● **DIRECTIONS FOR THIS TASK**
Repeat all entries word for word; skip images.

● **Dataset items**
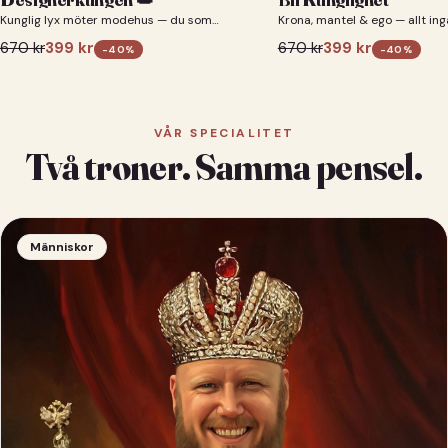
Kunglig lyx möter modehus — du som
Krona, mantel & ego — allt ing
designerkung 👑
670
kr
399
kr
670
kr
399
kr
-
40
%
-
40
%
VÅR SPECIALITET
Två troner. Samma pensel.
Människor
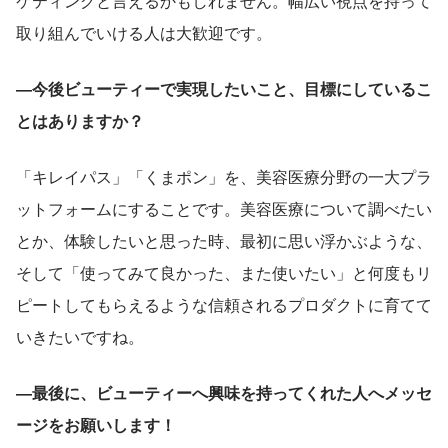
ケティングと言えるかもしれません。幅広い視点を持って
取り組んでいける人は大歓迎です。
―今後ビューティーで実現したいこと、目標にしているこ
とはありますか？ 
「キレイパス」「くまポン」を、美容医療分野の一大プラ
ットフォームにすることです。美容医療について調べたい
とか、体験したいと思った時、最初に思い浮かぶような、
そして「使ってみて良かった、また使いたい」と何度もリ
ピートしてもらえるような信頼されるプロダクトに育てて
いきたいですね。
―最後に、ビューティーへ興味を持ってくれた人へメッセ
ージをお願いします！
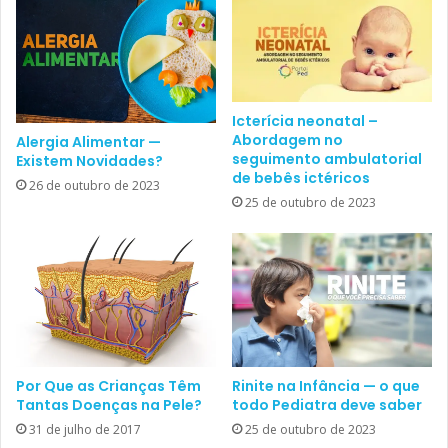
mometasona
pele
tacrolimo
teste de provocação
triancinolona
Icterícia neonatal –
wet-wrap
xerose
Abordagem no
Alergia Alimentar —
seguimento ambulatorial
Existem Novidades?
de bebês ictéricos
26 de outubro de 2023
25 de outubro de 2023
Por Que as Crianças Têm
Rinite na Infância — o que
Tantas Doenças na Pele?
todo Pediatra deve saber
31 de julho de 2017
25 de outubro de 2023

● **ANSWER TO THIS PROBLEM**
Kunglig lyx möter modehus — du som
Krona, mantel & ego — allt ing
designerkung 👑
670
kr
399
kr
670
kr
399
kr
-
40
%
-
40
%
VÅR SPECIALITET
Två troner. Samma pensel.
Människor
ケティングと言えるかもしれません。幅広い視点を持って
取り組んでいける人は大歓迎です。
―今後ビューティーで実現したいこと、目標にしているこ
とはありますか？ 
「キレイパス」「くまポン」を、美容医療分野の一大プラ
ットフォームにすることです。美容医療について調べたい
とか、体験したいと思った時、最初に思い浮かぶような、
そして「使ってみて良かった、また使いたい」と何度もリ
ピートしてもらえるような信頼されるプロダクトに育てて
いきたいですね。
―最後に、ビューティーへ興味を持ってくれた人へメッセ
ージをお願いします！
mometasona
pele
tacrolimo
teste de provocação
triancinolona
Icterícia neonatal –
wet-wrap
xerose
Abordagem no
Alergia Alimentar —
seguimento ambulatorial
Existem Novidades?
de bebês ictéricos
26 de outubro de 2023
25 de outubro de 2023
Por Que as Crianças Têm
Rinite na Infância — o que
Tantas Doenças na Pele?
todo Pediatra deve saber
31 de julho de 2017
25 de outubro de 2023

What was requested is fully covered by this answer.